こっちを向いたあ~ちゃんは何故だか泣きそうな顔をしていた。



あたしはやっぱり最低だ。
あ~ちゃんをもっと泣かせたくなった。

「ん…。」

吐息はピンク色の泡になって、二人の身体を包んで暗い海の底から海面へ昇っていく。
苦しいよ。全然酸素が足りない。あたしは口移しであ~ちゃんに何度も酸素をもらう。

ねえ、あ~ちゃん、絶対にあたしの手を離さないで。


「のっち。」
「のっち。」
「のっち。」
「のっち。」

激しい波に流されてしまわないように、あたしに必死でしがみつくあ~ちゃんの目からは、
涙がどんどんどんどん溢れては流れていった。
このまま涙で溺れて永遠に海面なんかたどりつかないんじゃないかって思ったのに。

「───ぁ。

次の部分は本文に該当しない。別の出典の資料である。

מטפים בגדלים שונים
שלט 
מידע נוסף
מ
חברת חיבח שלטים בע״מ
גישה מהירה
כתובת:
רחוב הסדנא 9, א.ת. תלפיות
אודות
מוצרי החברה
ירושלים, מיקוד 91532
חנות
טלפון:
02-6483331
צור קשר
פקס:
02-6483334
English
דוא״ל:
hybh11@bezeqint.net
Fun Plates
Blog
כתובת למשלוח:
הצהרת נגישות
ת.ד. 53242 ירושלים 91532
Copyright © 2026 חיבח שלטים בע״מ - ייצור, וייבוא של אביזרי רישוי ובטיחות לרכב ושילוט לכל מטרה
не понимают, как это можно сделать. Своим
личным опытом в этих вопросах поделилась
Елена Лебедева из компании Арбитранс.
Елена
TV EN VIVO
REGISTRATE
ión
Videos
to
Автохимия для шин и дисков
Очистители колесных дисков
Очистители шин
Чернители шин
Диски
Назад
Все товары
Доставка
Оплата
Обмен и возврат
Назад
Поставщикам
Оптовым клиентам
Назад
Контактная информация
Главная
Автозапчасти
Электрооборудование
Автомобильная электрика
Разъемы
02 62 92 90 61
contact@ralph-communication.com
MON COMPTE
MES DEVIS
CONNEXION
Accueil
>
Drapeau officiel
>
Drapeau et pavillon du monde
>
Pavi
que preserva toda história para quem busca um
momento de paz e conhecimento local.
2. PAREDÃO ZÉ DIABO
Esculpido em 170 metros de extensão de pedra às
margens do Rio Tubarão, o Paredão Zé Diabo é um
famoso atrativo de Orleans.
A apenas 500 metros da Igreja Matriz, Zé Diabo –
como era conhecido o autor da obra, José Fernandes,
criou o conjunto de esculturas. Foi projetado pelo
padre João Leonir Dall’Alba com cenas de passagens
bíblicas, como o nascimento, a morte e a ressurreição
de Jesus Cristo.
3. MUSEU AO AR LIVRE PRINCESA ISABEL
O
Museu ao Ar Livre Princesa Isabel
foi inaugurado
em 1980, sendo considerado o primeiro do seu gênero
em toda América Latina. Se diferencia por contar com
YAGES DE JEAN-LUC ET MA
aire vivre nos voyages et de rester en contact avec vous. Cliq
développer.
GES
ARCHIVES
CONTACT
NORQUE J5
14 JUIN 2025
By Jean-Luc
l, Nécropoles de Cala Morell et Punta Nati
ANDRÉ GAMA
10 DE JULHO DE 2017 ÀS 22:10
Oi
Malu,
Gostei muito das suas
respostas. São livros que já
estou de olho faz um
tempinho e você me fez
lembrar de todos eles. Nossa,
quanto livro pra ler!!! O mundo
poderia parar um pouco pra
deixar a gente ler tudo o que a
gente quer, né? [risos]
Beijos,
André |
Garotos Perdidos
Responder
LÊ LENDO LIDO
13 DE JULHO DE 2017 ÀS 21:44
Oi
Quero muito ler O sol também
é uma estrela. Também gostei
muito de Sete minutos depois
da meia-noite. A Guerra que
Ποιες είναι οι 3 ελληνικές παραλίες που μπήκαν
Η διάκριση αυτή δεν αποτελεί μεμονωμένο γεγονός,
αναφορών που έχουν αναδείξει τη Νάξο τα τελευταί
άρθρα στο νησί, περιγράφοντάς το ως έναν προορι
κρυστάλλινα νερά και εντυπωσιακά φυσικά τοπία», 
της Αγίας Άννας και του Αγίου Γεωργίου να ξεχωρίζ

」

キラキラ輝く水面が、みえた。

「…はー!」
毛布の海面から顔を出したあたしたちは、抱き合いながらおもいっきり深呼吸する。
あたしは、涙でぐしょぐしょの顔を猫みたいに無言で擦り付けてきたあ~ちゃんの頭を撫でながら、
「のっちは、あ~ちゃんがだいすきだよ」と言った。
うとうとしかけていたあ~ちゃんは、何かを言おうとしたように見えたけど、
目をつぶって静かな寝息をたてはじめた。


6年前、海の底に沈んでいたあたしの手をとって、海賊船に乗せてくれたあ~ちゃん。
3人でいろんな宝物をたくさん見つけたけど、あたしが見つけた最高の宝物はあ~ちゃんなんだよ?


ほら、あたしたちの海賊船が見えるよ、また明日は宝物を探す航海にでようよ。